New York Islanders fans cheer after a second period goal...

New York Islanders fans cheer after a second period goal against the St. Louis Blues at Nassau Coliseum on Saturday, Dec. 6, 2014 in Uniondale, New York. Credit: Jim McIsaac

"Yes! Yes! Yes!"

It is a chant that is more than just a way for Islanders fans to celebrate their team's success.

As the team's final season at Nassau Coliseum wore on, the chant became a representation of the connection between fans and players, and some Long Islanders say this bond is the reason why it will be hard to say goodbye to the team.

"My favorite thing was watching the players do it on the ice the first time, and now they do it after every win," said Sharon Giacalone of West Islip, who with her mother and friends Reina Bocchichio and Jess Hassell was at the Coliseum last night's final regular season Islanders game. "We do it on the couch at home!"

The chant, which involves chanting "yes" and raising both fists in the air, originated with fans of WWE wrestler Daniel Bryan before being adopted by Islanders fans in Section 329. The players have since joined in, raising their fists in the air after victories.

"It just shows how they have a very special connection with their fans," Bocchichio said of the chant.

"It brings everyone together, especially with the season that we've had," Islanders captain John Tavares said. "It's been something special between us and the fans.
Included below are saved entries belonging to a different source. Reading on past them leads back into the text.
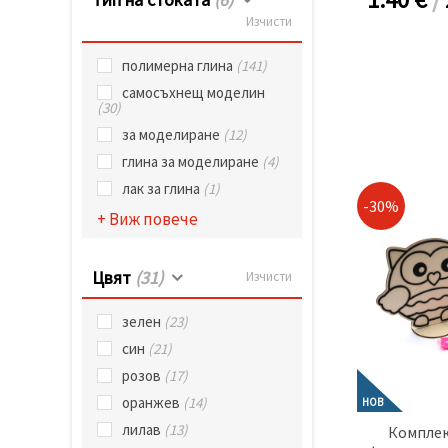
Изчисти
полимерна глина
(141)
самосъхнещ моделин
(30)
за моделиране
(12)
глина за моделиране
(4)
лак за глина
(1)
-30%
+ Виж повече
Цвят
(31)
Изчисти
зелен
(23)
син
(21)
розов
(17)
оранжев
(14)
НОВ
лилав
(13)
Комплек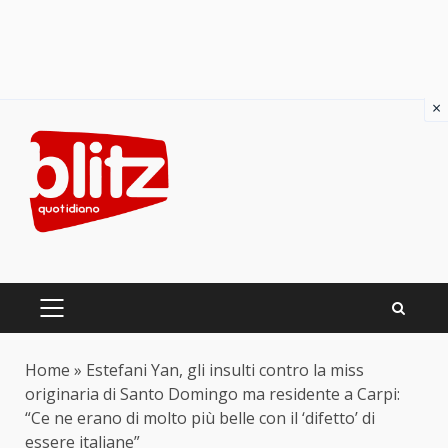
×
Skip
to
content
PRIMARY
MENU
Home
»
Estefani Yan, gli insulti contro la miss
originaria di Santo Domingo ma residente a Carpi:
“Ce ne erano di molto più belle con il ‘difetto’ di
essere italiane”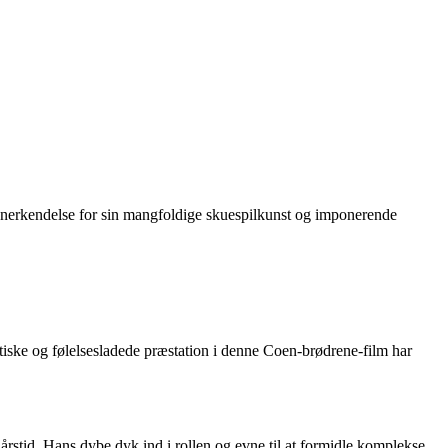
 anerkendelse for sin mangfoldige skuespilkunst og imponerende
iske og følelsesladede præstation i denne Coen-brødrene-film har
årstid. Hans dybe dyk ind i rollen og evne til at formidle komplekse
We definitely enjoy it and have been thriving on it."

"They're more than just a team to so many people," Hassell said.

"They've always treated their fan base well," Adam Khan of Hewlett said. "You go to Boston, Calgary, anywhere else, you're not going to get this. You're not going to stand around and get autographs. It's not like that. It's only like that over here. It's a special place."

The Islanders will leave the Coliseum, the NHL's second-oldest arena after Madison Square Garden, to play in Brooklyn next season, and Michael Pawlewicz of Amityville hopes the Barclays Center will able to duplicate the intimacy of the Coliseum.
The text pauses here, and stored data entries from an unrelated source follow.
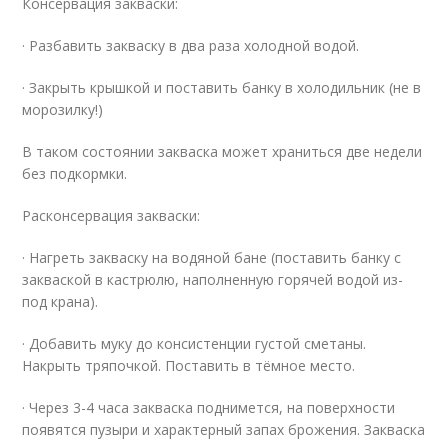
Консервация закваски:
· Разбавить закваску в два раза холодной водой.
· Закрыть крышкой и поставить банку в холодильник (не в
морозилку!)
В таком состоянии закваска может храниться две недели
без подкормки.
Расконсервация закваски:
· Нагреть закваску на водяной бане (поставить банку с
закваской в кастрюлю, наполненную горячей водой из-
под крана).
· Добавить муку до консистенции густой сметаны.
Накрыть тряпочкой. Поставить в тёмное место.
· Через 3-4 часа закваска поднимется, на поверхности
появятся пузыри и характерный запах брожения. Закваска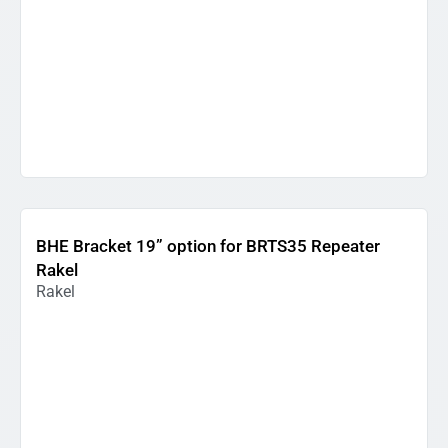
BHE Bracket 19” option for BRTS35 Repeater
Rakel
Rakel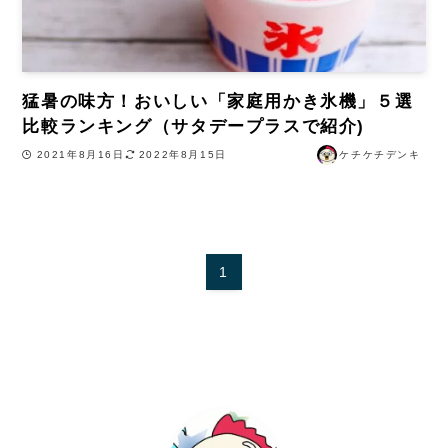
猛暑の味方！おいしい「家庭用かき氷機」５選
比較ランキング（サタデープラスで紹介)
2021年8月16日
2022年8月15日
ケチケチデンキ
1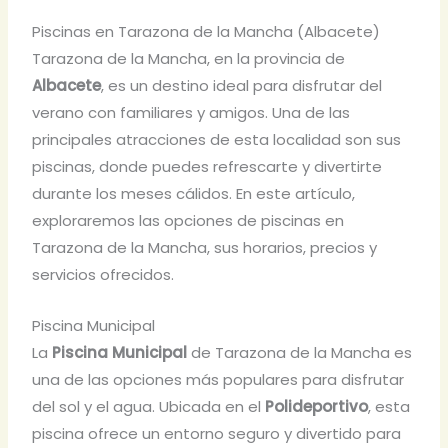
Piscinas en Tarazona de la Mancha (Albacete)
Tarazona de la Mancha, en la provincia de
Albacete
, es un destino ideal para disfrutar del
verano con familiares y amigos. Una de las
principales atracciones de esta localidad son sus
piscinas, donde puedes refrescarte y divertirte
durante los meses cálidos. En este artículo,
exploraremos las opciones de piscinas en
Tarazona de la Mancha, sus horarios, precios y
servicios ofrecidos.
Piscina Municipal
La
Piscina Municipal
de Tarazona de la Mancha es
una de las opciones más populares para disfrutar
del sol y el agua. Ubicada en el
Polideportivo
, esta
piscina ofrece un entorno seguro y divertido para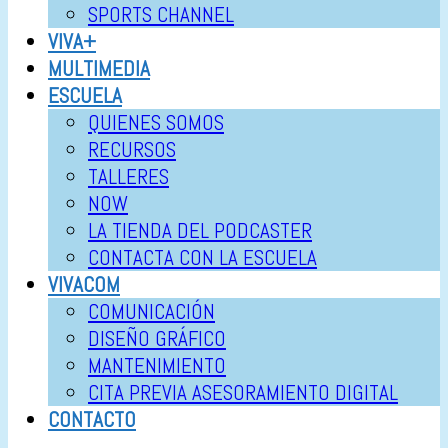
SPORTS CHANNEL
VIVA+
MULTIMEDIA
ESCUELA
QUIENES SOMOS
RECURSOS
TALLERES
NOW
LA TIENDA DEL PODCASTER
CONTACTA CON LA ESCUELA
VIVACOM
COMUNICACIÓN
DISEÑO GRÁFICO
MANTENIMIENTO
CITA PREVIA ASESORAMIENTO DIGITAL
CONTACTO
"I grew up at this place," Pawlewicz said. "Now I bring my kid and we've been going to about 20 games a year. Coming here and seeing the players outside is awesome and you won't really get that anywhere else. You hate to see them go."

Scott Marro of Holbrook said the team's connection with its past is also special, and as legends came back to commemorate the team's final season on Long Island, he said it offered him a chance to share stories of the past with his son.

"He's got Tavares, Halak, and those guys, and I've got my guys: Bossy, Trottier, Gillies, Tonelli," Marro said. "That's the great thing about it. They still appreciate the fans and are close to the community."

"I love hockey because I get to learn about all that stuff," said Marro's son Scottie, 14. "It's fun to listen to all these stories. Nassau Coliseum means a lot."

"The best thing about the Coliseum is it's a Long Island staple," Marro Sr. said. "It's our Coliseum. We're going to miss it, but we appreciate that they were here all those years."